*What the task asks*: Only these lines, please: the first one of the records through the one containing "Five-Bedroom Houses for", retyped exactly, both ends included and pictures omitted.

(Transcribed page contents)
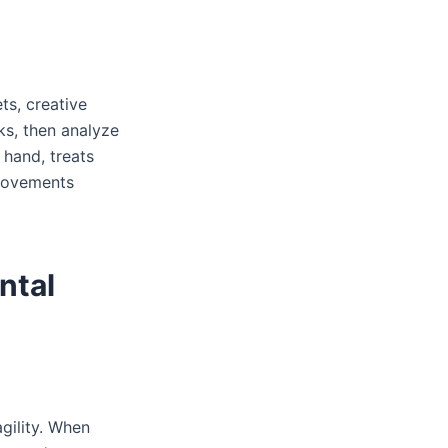
ts, creative
ks, then analyze
 hand, treats
provements
ntal
gility. When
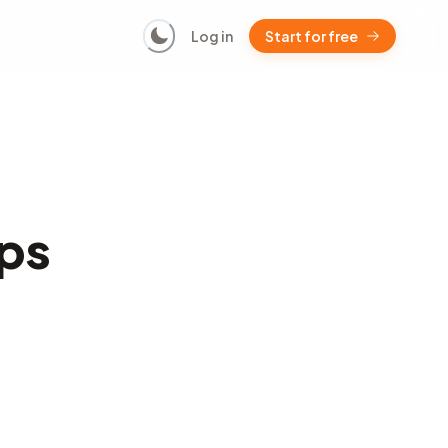
Log in
Start for free
ps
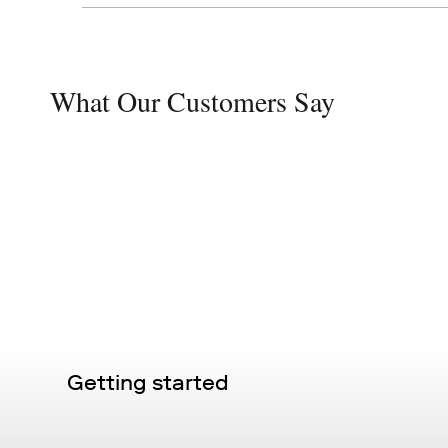
What Our Customers Say
Getting started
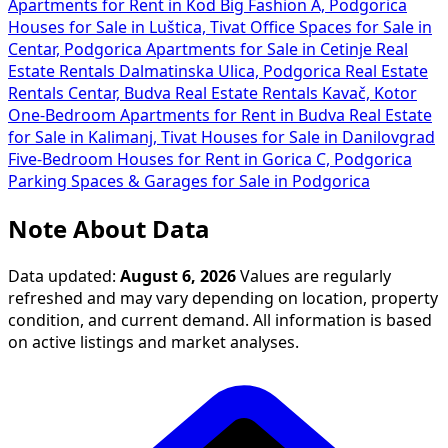
Apartments for Rent in Kod Big Fashion A, Podgorica
Houses for Sale in Luštica, Tivat
Office Spaces for Sale in
Centar, Podgorica
Apartments for Sale in Cetinje
Real
Estate Rentals Dalmatinska Ulica, Podgorica
Real Estate
Rentals Centar, Budva
Real Estate Rentals Kavač, Kotor
One-Bedroom Apartments for Rent in Budva
Real Estate
for Sale in Kalimanj, Tivat
Houses for Sale in Danilovgrad
Five-Bedroom Houses for Rent in Gorica C, Podgorica
Parking Spaces & Garages for Sale in Podgorica
Note About Data
Data updated:
August 6, 2026
Values are regularly
refreshed and may vary depending on location, property
condition, and current demand. All information is based
on active listings and market analyses.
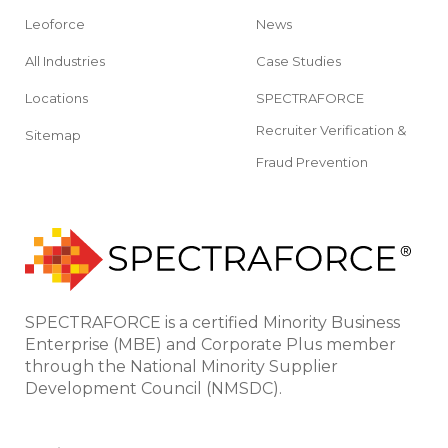
Leoforce
News
All Industries
Case Studies
Locations
SPECTRAFORCE
Recruiter Verification &
Sitemap
Fraud Prevention
SPECTRAFORCE is a certified Minority Business
Enterprise (MBE) and Corporate Plus member
through the National Minority Supplier
Development Council (NMSDC).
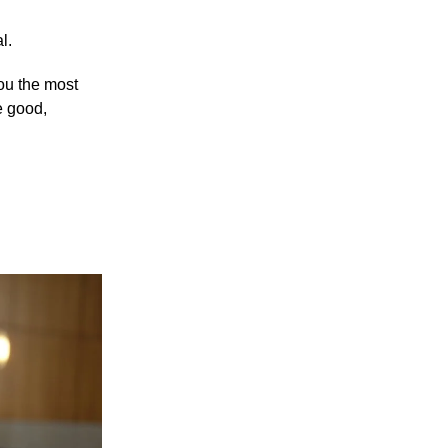
l.
you the most
e good,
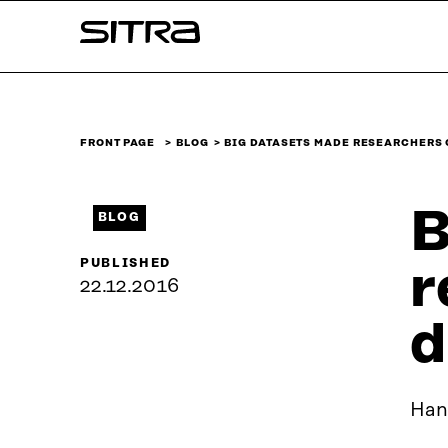
Skip to
Sitra
content
↓
FRONT PAGE
BLOG
BIG DATASETS MADE RESEARCHERS
B
BLOG
PUBLISHED
r
22.12.2016
d
Han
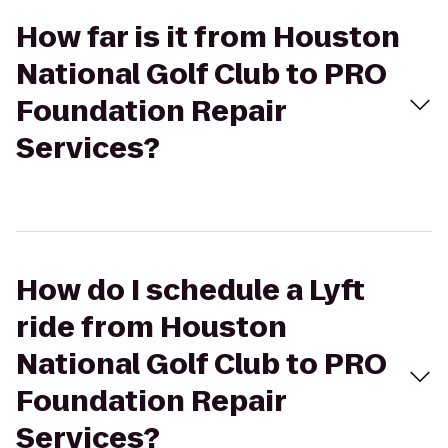
How far is it from Houston
National Golf Club to PRO
Foundation Repair
Services?
How do I schedule a Lyft
ride from Houston
National Golf Club to PRO
Foundation Repair
Services?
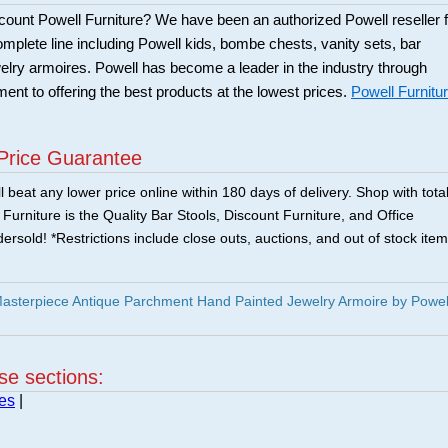
scount Powell Furniture? We have been an authorized Powell reseller f
mplete line including Powell kids, bombe chests, vanity sets, bar
elry armoires. Powell has become a leader in the industry through
ent to offering the best products at the lowest prices.
Powell Furnitu
Price Guarantee
 beat any lower price online within 180 days of delivery. Shop with tota
urniture is the Quality Bar Stools, Discount Furniture, and Office
ersold! *Restrictions include close outs, auctions, and out of stock item
asterpiece Antique Parchment Hand Painted Jewelry Armoire by Powel
ese sections:
es
|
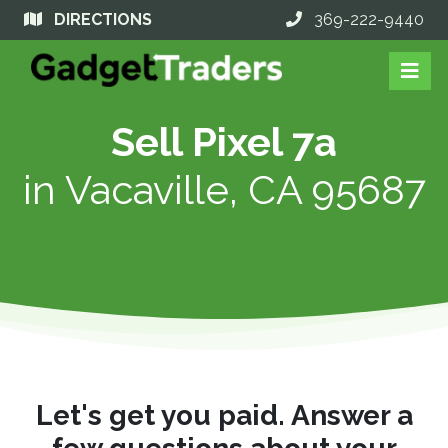
DIRECTIONS
369-222-9440
Sell Pixel 7a
in
Vacaville, CA 95687
Let's get you paid. Answer a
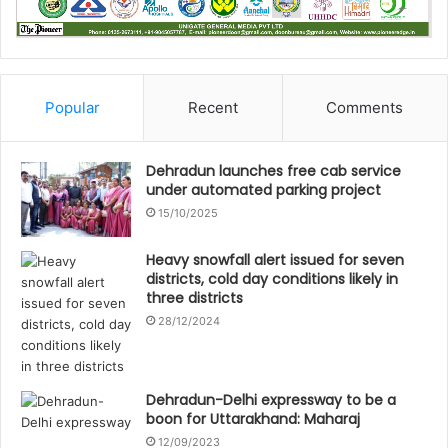
Popular
Recent
Comments
Dehradun launches free cab service
under automated parking project
15/10/2025
Heavy snowfall alert issued for seven
districts, cold day conditions likely in
three districts
28/12/2024
Dehradun-Delhi expressway to be a
boon for Uttarakhand: Maharaj
12/09/2023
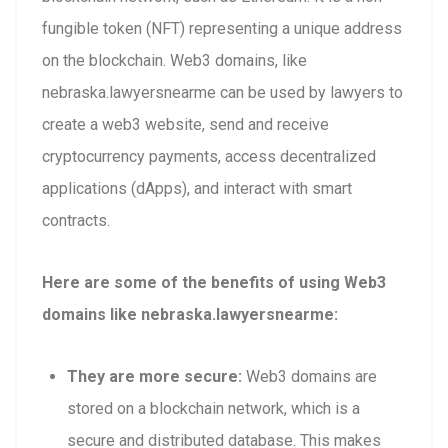
fungible token (NFT) representing a unique address
on the blockchain. Web3 domains, like
nebraska.lawyersnearme can be used by lawyers to
create a web3 website, send and receive
cryptocurrency payments, access decentralized
applications (dApps), and interact with smart
contracts.
Here are some of the benefits of using Web3
domains like nebraska.lawyersnearme:
They are more secure:
Web3 domains are
stored on a blockchain network, which is a
secure and distributed database. This makes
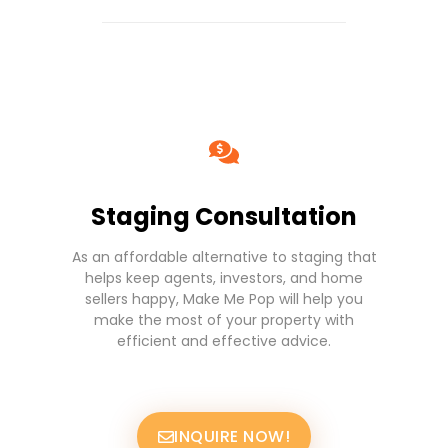
Staging Consultation
As an affordable alternative to staging that
helps keep agents, investors, and home
sellers happy, Make Me Pop will help you
make the most of your property with
efficient and effective advice.
INQUIRE NOW!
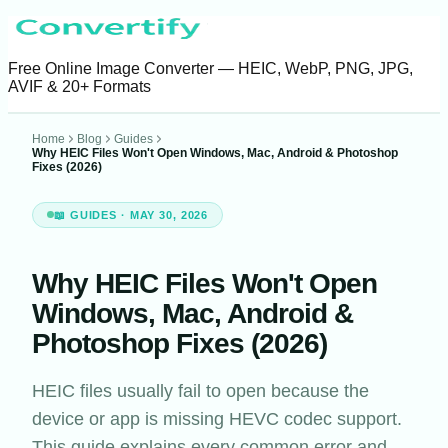
Free Online Image Converter — HEIC, WebP, PNG, JPG,
AVIF & 20+ Formats
Home
Blog
Guides
Why HEIC Files Won't Open Windows, Mac, Android & Photoshop
Fixes (2026)
📖 GUIDES
· MAY 30, 2026
Why HEIC Files Won't Open
Windows, Mac, Android &
Photoshop Fixes (2026)
HEIC files usually fail to open because the
device or app is missing HEVC codec support.
This guide explains every common error and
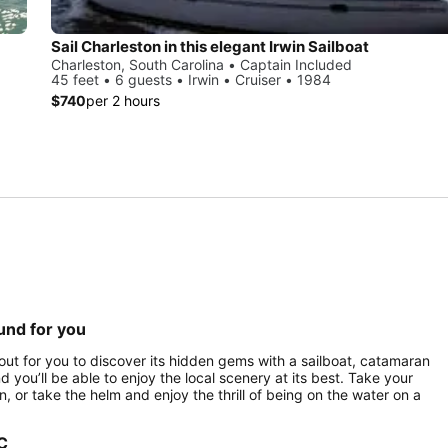
Sail Charleston in this elegant Irwin Sailboat
Charleston, South Carolina • Captain Included
45 feet • 6 guests • Irwin • Cruiser • 1984
$740
per 2 hours
ound for you
ng out for you to discover its hidden gems with a sailboat, catamaran
nd you’ll be able to enjoy the local scenery at its best. Take your
 or take the helm and enjoy the thrill of being on the water on a
SC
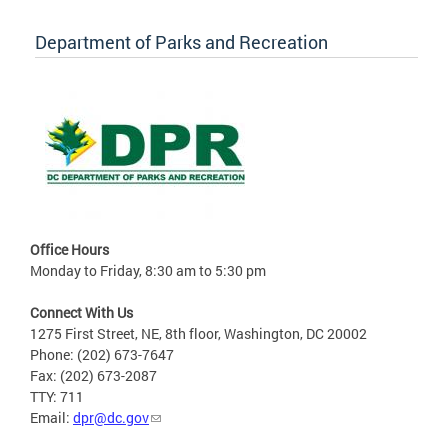
Department of Parks and Recreation
Office Hours
Monday to Friday, 8:30 am to 5:30 pm
Connect With Us
1275 First Street, NE, 8th floor, Washington, DC 20002
Phone: (202) 673-7647
Fax: (202) 673-2087
TTY: 711
Email:
dpr@dc.gov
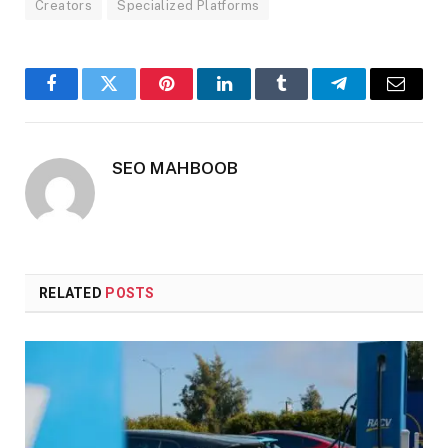
Creators
Specialized Platforms
Facebook
Twitter
Pinterest
LinkedIn
Tumblr
Telegram
Email
SEO MAHBOOB
RELATED
POSTS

*Task result*:
ts, creative
ks, then analyze
 hand, treats
provements
ntal
gility. When
Log in
Start for free
ps
What Our Customers Say
Getting started
Apartments for Rent in Kod Big Fashion A, Podgorica
Houses for Sale in Luštica, Tivat
Office Spaces for Sale in
Centar, Podgorica
Apartments for Sale in Cetinje
Real
Estate Rentals Dalmatinska Ulica, Podgorica
Real Estate
Rentals Centar, Budva
Real Estate Rentals Kavač, Kotor
One-Bedroom Apartments for Rent in Budva
Real Estate
for Sale in Kalimanj, Tivat
Houses for Sale in Danilovgrad
Five-Bedroom Houses for Rent in Gorica C, Podgorica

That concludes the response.